The solution: Nix vacations that are more stressful than enjoyable, and do something everyone can enjoy. Or take a vacation without the kids. “We actually have a no-Disneyland rule in our house,” Carter says. She’s not a fan of the theme park herself, but her in-laws love going, so she sends her kids with them.
5. You’re pretending like you’re not on vacation.
Put down the phone! (Photo: Thinkstock)
Not only are you working on vacay (77 percent in 2014), but you’re sabotaging your relaxation by not planning ahead at the office before you leave. If you know you’re going to return to a mountain of work on the other end, you’re going to be worrying about it.
The solution: “Have an assistant or an intern handle deleting promotions and putting other emails in folders by importance or category. Put on a vacation responder. That way you don’t have to worry about that horrible punch to the gut when you get back.”

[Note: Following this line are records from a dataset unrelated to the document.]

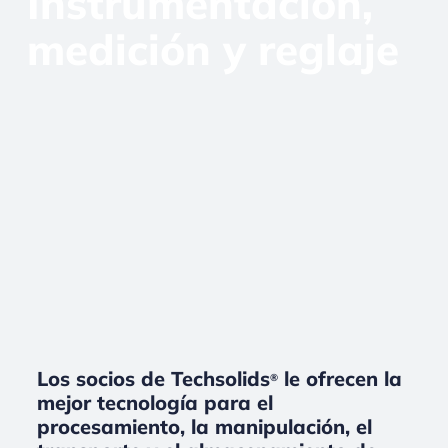
Instrumentación,
medición y reglaje
Los socios de Techsolids
le ofrecen la
®
mejor tecnología para el
procesamiento, la manipulación, el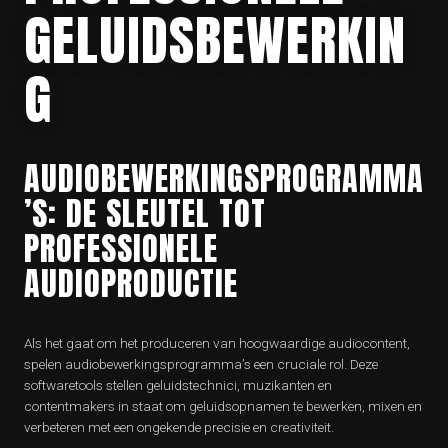
GELUIDSBEWERKIN
G
AUDIOBEWERKINGSPROGRAMMA
’S: DE SLEUTEL TOT
PROFESSIONELE
AUDIOPRODUCTIE
Als het gaat om het produceren van hoogwaardige audiocontent,
spelen audiobewerkingsprogramma’s een cruciale rol. Deze
softwaretools stellen geluidstechnici, muzikanten en
contentmakers in staat om geluidsopnamen te bewerken, mixen en
verbeteren met een ongekende precisie en creativiteit.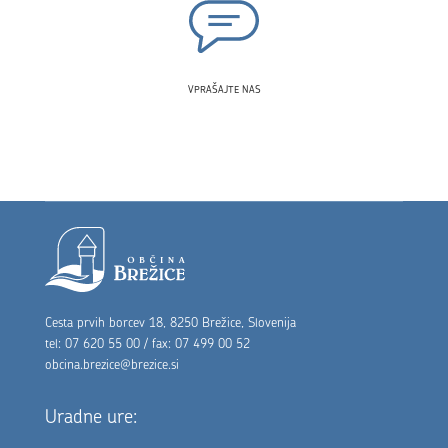
VPRAŠAJTE NAS
Noga strani
Cesta prvih borcev 18, 8250 Brežice, Slovenija
tel: 07 620 55 00 / fax: 07 499 00 52
obcina.brezice@brezice.si
Uradne ure: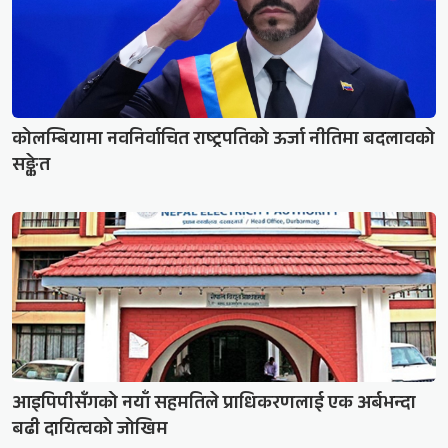
कोलम्बियामा नवनिर्वाचित राष्ट्रपतिको ऊर्जा नीतिमा बदलावको
सङ्केत
आइपिपीसँगको नयाँ सहमतिले प्राधिकरणलाई एक अर्बभन्दा
बढी दायित्वको जोखिम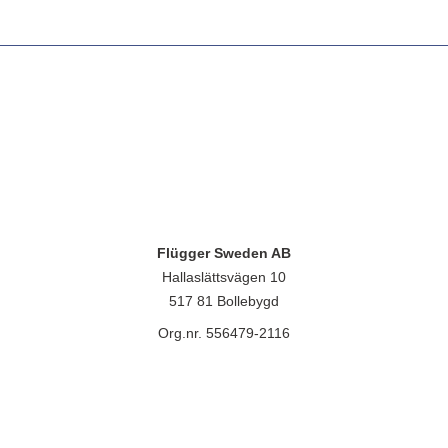
Flügger Sweden AB
Hallaslättsvägen 10
517 81 Bollebygd
Org.nr. 556479-2116
lügger group A/S, Islevdalvej 151, 2610 Rødovre, CVR-nr.: 32788718. 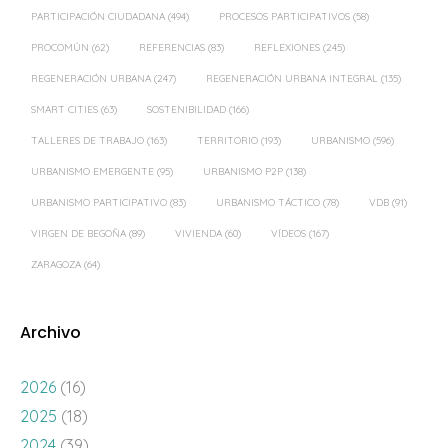
PARTICIPACIÓN CIUDADANA
(494)
PROCESOS PARTICIPATIVOS
(58)
PROCOMÚN
(62)
REFERENCIAS
(83)
REFLEXIONES
(245)
REGENERACIÓN URBANA
(247)
REGENERACIÓN URBANA INTEGRAL
(135)
SMART CITIES
(63)
SOSTENIBILIDAD
(166)
TALLERES DE TRABAJO
(163)
TERRITORIO
(193)
URBANISMO
(596)
URBANISMO EMERGENTE
(95)
URBANISMO P2P
(138)
URBANISMO PARTICIPATIVO
(83)
URBANISMO TÁCTICO
(78)
VDB
(91)
VIRGEN DE BEGOÑA
(89)
VIVIENDA
(60)
VÍDEOS
(167)
ZARAGOZA
(64)
Archivo
2026
(16)
2025
(18)
2024
(39)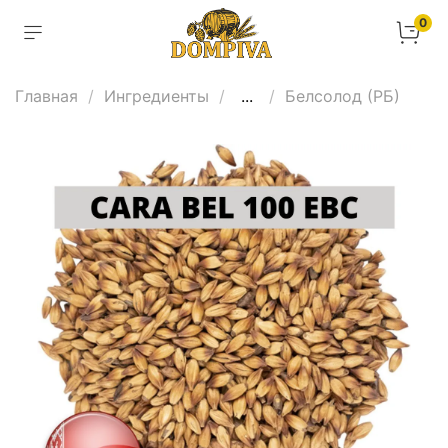
0
Главная
Ингредиенты
...
Белсолод (РБ)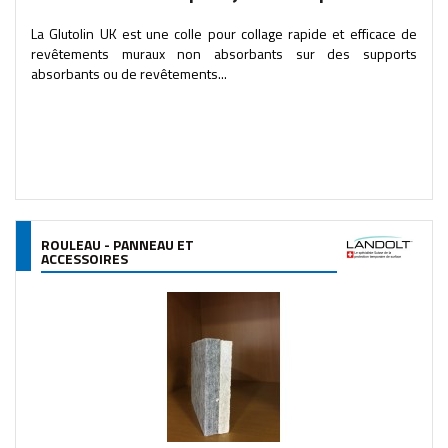
La Glutolin UK est une colle pour collage rapide et efficace de
revêtements muraux non absorbants sur des supports
absorbants ou de revêtements...
ROULEAU - PANNEAU ET
ACCESSOIRES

6. You’re coming home too soon.
It’s natural to want to squeeze every last second of beach time out of your break and travel home at the very last minute. “But you can actually create anxiety by taking the last flight out, being exhausted, and not leaving enough time to prepare to get back to real life when you get home,” Carter says.
The solution: Leave a buffer day — instead of flying home Sunday before work on Monday, return on Saturday so you can use the extra day to acclimate and get ready for what’s ahead. Carter agrees: “It’s really important to allow enough time and space so you can settle in in a relaxed way when you get home.”